Nostalgie

Oma, weet je nog hoe we vroeger altijd liedjes zongen in de auto, als jullie ons weer naar huis brachten? En weet je nog dat je heel veel van die liedjes zelf maakte? Hoe ging het nou ook weer over die krokus? We zitten weer in de auto, nu op weg van Den Haag naar huis en ik begin het liedje te zingen: “een krokus en een hyacint staan te wiegen in de wind”. O ja, zegt ze en begint meteen luidkeels mee te zingen. En hoe was ook alweer dat andere liedje, het begon met “we zitten in de auto”. Ook dat ga ik voor haar zingen: “we zitten in de auto op weg naar Rijkerswoerd. We hebben onze oma en opa weer gevloerd”. Ze schatert het uit en zegt: weet je dat we die liedjes ook in de klas zongen, en dat de hele klas het liedje van de krokus toen ging leren?



Oma weet het nog als de dag van gisteren, waar bleef toch de tijd. Zelf was ik een moeder van een generatie die gewoon moeder mocht zijn, die er altijd was als de kinderen uit school kwamen, altijd een luisterend oor had en een pleister en een kusje voor kapotte knietjes. Vaak hebben onze kinderen gezegd later hoe bevoorrecht zij eigenlijk waren vergeleken met kinderen van de huidige gehaaste tijd. Onze dochter was van de volgende generatie waarvan beide partners moesten werken; de hypotheek moest immers betaald worden en die was niet mis! Zo werden wij van ouders opeens oppasouders en we vonden het heerlijk. Het bos lag achter de deur en als het maar even kon gingen we er op uit. Zakken vol eikels werden verzameld en stokken mee naar huis gesleept. Jongetjes hebben altijd wat met stokken. Uren zaten ze bij de vijver slakken uit het water te halen. Die werden in schaaltjes gedaan en bij elk schaaltje kwam een naam voor de slak. Ze leerden hoe watersalamanders er uitzagen, zwijnen en herten in het bos, en in het voorjaar schepten ze dril uit opdrogende plassen en werden emmers vol toekomstige kikkers bij ons in de vijver gedumpt. We bouwden nestkastjes en voederplankjes en zo leerden ze spelenderwijs de namen van een heleboel vogels.

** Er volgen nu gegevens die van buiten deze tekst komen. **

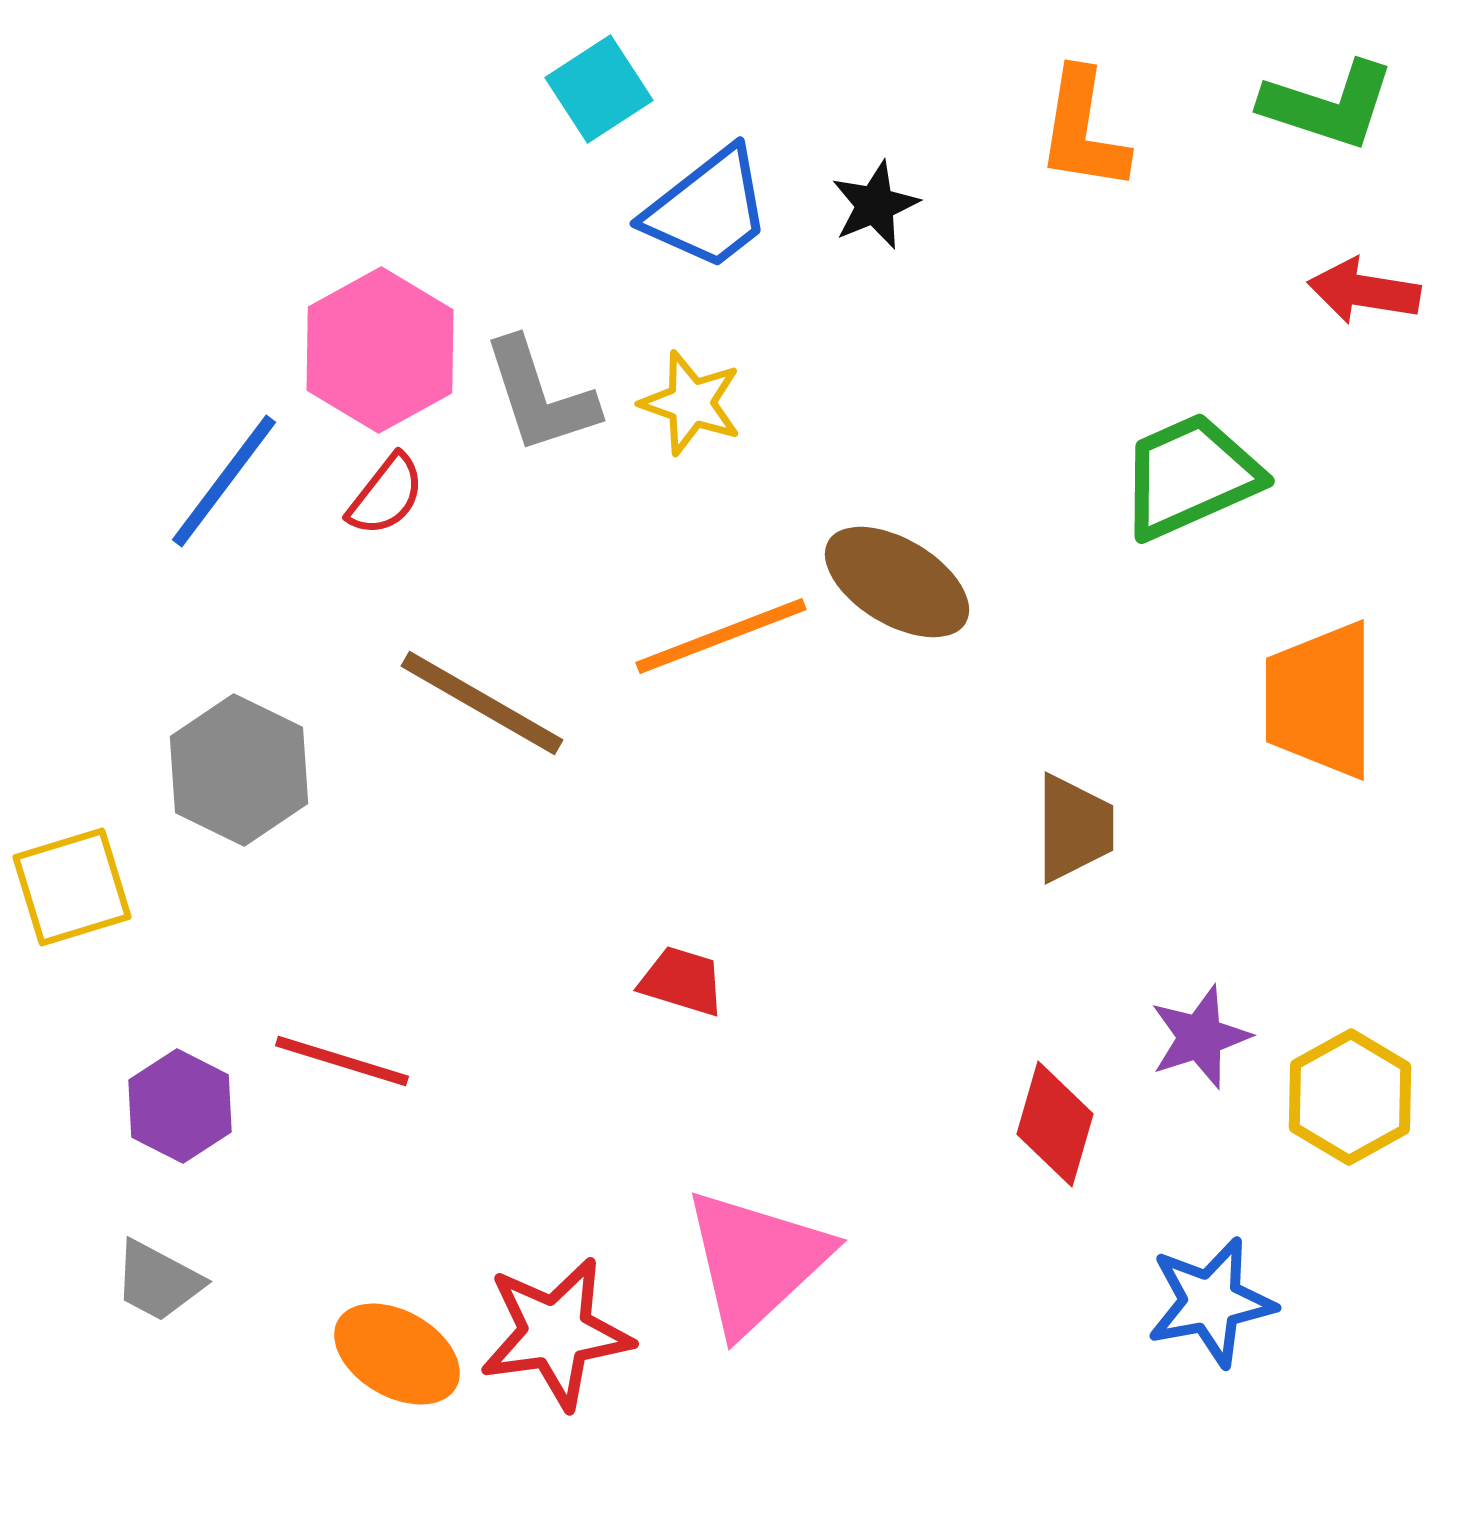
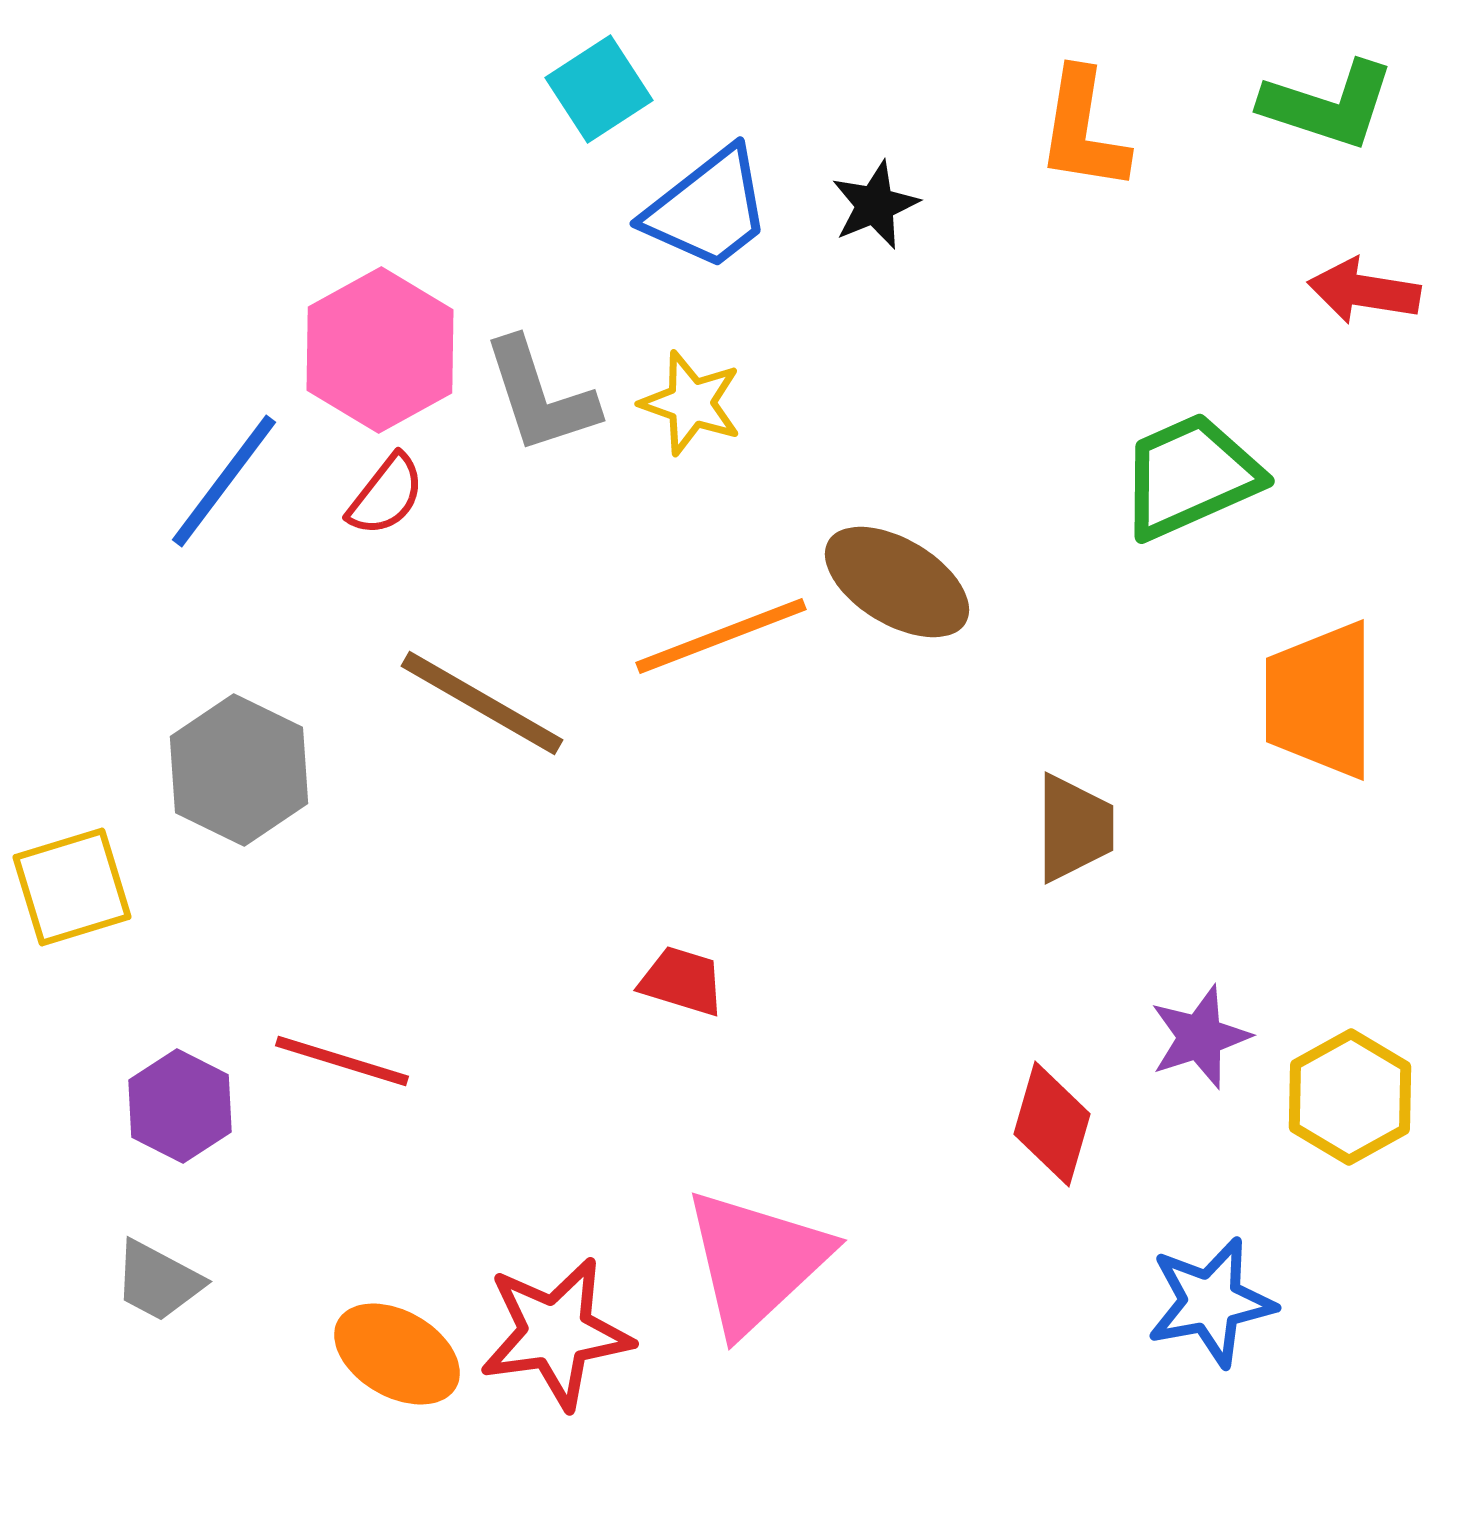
red diamond: moved 3 px left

Veel is er niet van blijven hangen, geloof ik, nu zijn het de iPad, de mobiel en de computer die hun belangstelling hebben. Want inmiddels groeiden ze op als kool en als ze nu bij ons komen, komen ze op visite. Ze vragen niet meer of ze naar het bos mogen en onze kleinzoon zegt nu tegen zijn grootvader “opa, zal ik Linux voor je op je laptop zetten, dat werkt veel plezieriger dan Windows”. Achttien is hij nu, en onze kleindochter alweer zestien jaar. Ik vertrouw er maar op dat veel van wat ze vroeger leerden ergens ligt opgeslagen op hun harde schijf en op een bepaald moment weer dat laatje opengaat waar de informatie bewaard ligt. In elk geval wens ik ze dat toe want uiteindelijk maakt de natuur een mens rijker dan een iPad. Daarvan ben ik overtuigd. Als ik weer eens langs die bosplasjes loop, denk ik vaak terug aan die tijd die alweer zo ver in het verleden ligt. Wie weet komen er straks weer een paar achterkleinkinderen die graag mee willen het bos in! De tijd gaat immers voorbij als een versneld afgedraaide film. Kon ik de rem er maar opzetten!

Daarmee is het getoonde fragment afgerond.